The detection and correction algorithm works as follows:

  1. The specified forecasting model is fit to the time series, the residuals (fitted errors) are generated and their standard deviation is calculated.
  2. If the size of the largest error exceeds the outlier threshold, the point is flagged as an outlier and the historic value for the period is replaced with the fitted value.
  3. The procedure is then repeated using the corrected history until either no outliers are detected or the specified maximum number of iterations is reached.
  4. In a multiple-level problem the detection is only performed on the end items (i.e., the non-group level). If the correction option has been selected, after all end items are corrected, the group level totals are re-aggregated to reflect the corrected values.

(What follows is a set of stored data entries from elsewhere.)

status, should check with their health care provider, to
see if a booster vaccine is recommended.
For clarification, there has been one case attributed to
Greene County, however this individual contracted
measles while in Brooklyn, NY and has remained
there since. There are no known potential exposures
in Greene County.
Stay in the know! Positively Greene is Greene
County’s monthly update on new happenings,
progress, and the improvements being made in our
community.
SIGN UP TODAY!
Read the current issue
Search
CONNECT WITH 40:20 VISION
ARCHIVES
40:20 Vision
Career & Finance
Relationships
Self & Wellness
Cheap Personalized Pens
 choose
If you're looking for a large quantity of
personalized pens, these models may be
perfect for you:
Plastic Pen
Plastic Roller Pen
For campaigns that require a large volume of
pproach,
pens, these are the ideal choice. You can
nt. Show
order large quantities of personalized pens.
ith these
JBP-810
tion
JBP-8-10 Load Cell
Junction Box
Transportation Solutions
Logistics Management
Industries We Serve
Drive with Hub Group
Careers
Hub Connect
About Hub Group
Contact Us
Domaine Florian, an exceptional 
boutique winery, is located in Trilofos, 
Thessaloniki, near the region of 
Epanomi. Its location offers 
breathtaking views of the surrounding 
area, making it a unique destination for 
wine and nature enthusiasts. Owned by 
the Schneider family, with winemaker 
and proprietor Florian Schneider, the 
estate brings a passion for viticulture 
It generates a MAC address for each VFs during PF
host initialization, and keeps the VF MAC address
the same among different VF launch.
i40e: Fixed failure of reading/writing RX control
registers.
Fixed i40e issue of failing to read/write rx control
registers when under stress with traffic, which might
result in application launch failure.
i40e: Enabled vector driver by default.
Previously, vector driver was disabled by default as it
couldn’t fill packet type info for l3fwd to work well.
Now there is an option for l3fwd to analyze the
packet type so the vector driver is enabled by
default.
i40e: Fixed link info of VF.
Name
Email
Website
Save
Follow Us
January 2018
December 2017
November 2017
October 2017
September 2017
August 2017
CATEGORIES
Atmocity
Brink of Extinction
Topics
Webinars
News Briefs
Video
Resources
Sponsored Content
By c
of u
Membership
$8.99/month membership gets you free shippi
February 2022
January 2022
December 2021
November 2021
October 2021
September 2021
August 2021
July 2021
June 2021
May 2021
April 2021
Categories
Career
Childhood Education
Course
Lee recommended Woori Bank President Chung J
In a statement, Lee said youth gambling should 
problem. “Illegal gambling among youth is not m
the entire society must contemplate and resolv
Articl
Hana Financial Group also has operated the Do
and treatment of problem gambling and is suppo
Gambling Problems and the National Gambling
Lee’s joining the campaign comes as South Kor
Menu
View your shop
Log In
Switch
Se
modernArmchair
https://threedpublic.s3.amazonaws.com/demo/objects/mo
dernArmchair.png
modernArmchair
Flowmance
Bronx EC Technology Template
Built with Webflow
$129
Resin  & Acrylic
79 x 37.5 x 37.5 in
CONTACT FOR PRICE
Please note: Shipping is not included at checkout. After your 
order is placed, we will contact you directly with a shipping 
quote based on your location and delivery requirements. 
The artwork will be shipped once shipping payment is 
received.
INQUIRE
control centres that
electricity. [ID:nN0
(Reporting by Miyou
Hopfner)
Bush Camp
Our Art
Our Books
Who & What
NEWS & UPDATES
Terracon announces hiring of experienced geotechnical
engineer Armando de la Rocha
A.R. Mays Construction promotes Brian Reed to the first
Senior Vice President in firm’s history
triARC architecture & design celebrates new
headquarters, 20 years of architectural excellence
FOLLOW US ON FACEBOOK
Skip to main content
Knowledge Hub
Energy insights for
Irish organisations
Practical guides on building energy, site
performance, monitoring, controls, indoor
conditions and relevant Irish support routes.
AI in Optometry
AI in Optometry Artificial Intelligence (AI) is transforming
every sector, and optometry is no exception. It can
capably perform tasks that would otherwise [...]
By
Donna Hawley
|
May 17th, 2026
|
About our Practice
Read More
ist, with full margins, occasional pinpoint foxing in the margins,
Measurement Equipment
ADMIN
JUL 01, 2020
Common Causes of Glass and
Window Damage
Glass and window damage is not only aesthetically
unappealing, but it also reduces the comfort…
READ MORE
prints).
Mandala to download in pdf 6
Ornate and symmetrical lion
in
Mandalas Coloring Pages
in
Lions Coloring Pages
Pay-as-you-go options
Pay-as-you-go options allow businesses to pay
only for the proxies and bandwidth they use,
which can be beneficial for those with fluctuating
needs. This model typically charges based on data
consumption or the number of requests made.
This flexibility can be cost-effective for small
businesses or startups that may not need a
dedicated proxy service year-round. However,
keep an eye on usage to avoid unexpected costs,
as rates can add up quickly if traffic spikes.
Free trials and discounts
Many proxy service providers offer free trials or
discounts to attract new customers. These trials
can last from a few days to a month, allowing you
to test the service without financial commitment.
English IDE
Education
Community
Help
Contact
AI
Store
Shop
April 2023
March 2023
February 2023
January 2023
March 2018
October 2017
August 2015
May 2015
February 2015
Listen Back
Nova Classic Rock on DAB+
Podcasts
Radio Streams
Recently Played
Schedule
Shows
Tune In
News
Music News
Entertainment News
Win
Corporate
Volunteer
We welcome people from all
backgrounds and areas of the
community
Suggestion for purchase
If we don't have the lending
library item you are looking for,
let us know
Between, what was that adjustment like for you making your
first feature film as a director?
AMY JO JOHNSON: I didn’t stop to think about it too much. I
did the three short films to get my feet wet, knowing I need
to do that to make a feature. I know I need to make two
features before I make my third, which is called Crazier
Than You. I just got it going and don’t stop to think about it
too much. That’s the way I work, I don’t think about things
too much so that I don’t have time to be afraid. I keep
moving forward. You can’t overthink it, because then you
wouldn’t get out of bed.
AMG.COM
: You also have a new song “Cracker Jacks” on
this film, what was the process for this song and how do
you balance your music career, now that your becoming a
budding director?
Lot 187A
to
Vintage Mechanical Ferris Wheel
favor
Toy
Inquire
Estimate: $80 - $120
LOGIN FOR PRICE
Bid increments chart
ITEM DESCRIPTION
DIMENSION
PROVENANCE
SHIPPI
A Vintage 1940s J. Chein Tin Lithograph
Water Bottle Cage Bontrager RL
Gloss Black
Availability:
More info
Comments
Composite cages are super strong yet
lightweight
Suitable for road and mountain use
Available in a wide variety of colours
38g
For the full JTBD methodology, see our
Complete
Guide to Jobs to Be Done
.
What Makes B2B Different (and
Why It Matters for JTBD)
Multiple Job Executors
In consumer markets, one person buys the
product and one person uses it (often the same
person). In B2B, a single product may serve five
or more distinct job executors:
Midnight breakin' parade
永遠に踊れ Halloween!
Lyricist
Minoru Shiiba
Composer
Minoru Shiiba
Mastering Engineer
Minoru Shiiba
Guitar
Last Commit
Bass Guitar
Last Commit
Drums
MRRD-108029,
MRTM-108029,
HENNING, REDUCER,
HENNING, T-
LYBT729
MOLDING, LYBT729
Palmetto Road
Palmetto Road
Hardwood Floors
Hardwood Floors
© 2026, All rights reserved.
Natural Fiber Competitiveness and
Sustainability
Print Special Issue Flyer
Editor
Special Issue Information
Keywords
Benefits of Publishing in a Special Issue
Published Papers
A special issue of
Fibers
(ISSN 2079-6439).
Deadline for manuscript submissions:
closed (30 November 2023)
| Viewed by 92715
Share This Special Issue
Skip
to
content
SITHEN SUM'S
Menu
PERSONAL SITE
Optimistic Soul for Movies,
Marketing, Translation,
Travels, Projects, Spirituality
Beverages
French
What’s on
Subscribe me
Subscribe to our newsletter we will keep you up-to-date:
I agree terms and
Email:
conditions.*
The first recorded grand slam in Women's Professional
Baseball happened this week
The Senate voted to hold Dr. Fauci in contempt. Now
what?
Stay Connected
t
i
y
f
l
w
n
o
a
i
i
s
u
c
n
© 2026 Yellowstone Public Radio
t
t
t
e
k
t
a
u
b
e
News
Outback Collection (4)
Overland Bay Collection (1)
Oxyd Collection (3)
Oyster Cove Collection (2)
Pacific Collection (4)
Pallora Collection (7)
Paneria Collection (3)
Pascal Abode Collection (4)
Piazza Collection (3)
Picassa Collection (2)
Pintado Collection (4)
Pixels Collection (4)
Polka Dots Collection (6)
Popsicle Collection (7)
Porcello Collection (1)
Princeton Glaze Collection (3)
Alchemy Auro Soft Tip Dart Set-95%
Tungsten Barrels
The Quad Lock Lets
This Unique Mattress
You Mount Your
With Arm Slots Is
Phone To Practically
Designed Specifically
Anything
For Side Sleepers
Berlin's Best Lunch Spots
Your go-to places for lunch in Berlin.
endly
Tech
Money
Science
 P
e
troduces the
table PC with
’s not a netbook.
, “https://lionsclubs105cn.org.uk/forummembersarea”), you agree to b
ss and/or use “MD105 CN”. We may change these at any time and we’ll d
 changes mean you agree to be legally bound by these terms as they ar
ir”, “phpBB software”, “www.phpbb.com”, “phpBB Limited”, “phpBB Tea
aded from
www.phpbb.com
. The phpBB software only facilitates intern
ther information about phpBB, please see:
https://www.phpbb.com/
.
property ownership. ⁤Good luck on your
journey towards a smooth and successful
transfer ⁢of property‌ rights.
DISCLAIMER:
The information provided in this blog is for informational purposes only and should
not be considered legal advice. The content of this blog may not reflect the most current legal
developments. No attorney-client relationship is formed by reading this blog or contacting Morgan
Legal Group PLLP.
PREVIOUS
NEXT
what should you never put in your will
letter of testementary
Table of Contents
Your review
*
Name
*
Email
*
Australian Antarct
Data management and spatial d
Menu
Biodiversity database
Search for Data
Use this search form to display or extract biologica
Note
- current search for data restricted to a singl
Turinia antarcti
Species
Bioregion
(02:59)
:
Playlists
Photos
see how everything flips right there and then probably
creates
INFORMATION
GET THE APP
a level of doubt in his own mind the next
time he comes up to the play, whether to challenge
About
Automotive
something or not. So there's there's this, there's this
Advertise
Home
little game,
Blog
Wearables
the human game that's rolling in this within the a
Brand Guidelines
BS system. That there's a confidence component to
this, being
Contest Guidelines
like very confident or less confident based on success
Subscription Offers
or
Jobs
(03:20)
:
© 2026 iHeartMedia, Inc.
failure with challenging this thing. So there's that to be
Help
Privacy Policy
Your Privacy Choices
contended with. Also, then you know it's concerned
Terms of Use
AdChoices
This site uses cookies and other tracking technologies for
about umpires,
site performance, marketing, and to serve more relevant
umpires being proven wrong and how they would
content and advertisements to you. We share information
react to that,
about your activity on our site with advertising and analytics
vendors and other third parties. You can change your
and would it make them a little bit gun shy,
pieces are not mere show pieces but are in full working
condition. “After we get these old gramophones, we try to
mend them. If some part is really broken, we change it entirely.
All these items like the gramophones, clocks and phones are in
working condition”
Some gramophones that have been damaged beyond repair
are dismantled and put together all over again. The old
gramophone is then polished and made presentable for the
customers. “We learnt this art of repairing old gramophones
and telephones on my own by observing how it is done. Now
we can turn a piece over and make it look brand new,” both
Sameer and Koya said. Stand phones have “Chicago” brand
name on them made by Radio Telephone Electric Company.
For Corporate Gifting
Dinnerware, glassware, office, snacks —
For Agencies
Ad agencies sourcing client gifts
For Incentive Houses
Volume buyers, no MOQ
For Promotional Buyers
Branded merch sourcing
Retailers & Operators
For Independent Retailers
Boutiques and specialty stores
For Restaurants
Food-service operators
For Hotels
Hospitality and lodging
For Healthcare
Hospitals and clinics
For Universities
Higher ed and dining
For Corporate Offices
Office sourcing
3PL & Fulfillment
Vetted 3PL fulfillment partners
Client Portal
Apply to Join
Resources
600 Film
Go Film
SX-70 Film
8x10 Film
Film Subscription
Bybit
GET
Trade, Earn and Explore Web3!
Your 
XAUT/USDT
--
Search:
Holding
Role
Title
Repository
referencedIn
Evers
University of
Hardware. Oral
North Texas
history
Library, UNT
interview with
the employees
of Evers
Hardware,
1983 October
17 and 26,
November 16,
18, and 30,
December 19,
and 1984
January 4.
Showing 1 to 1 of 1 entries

  5. You can adjust the Sensitivity setting to make the outlier threshold more or less sensitive.
  6. Sensitivity (std deviations) allows you to set the sensitivity of the outlier detection algorithm. If a given fitted error exceeds this threshold and it is the largest error detected during the current iteration it will be flagged as an outlier. Our default setting is 1 standard deviation.
  7. Maximum iterations allows you to set the maximum number of iterations permitted during outlier detection for a given item. This setting thereby also defines the maximum number of outliers than can be detected for a given item. This is user defined. Each iteration is another standard deviation.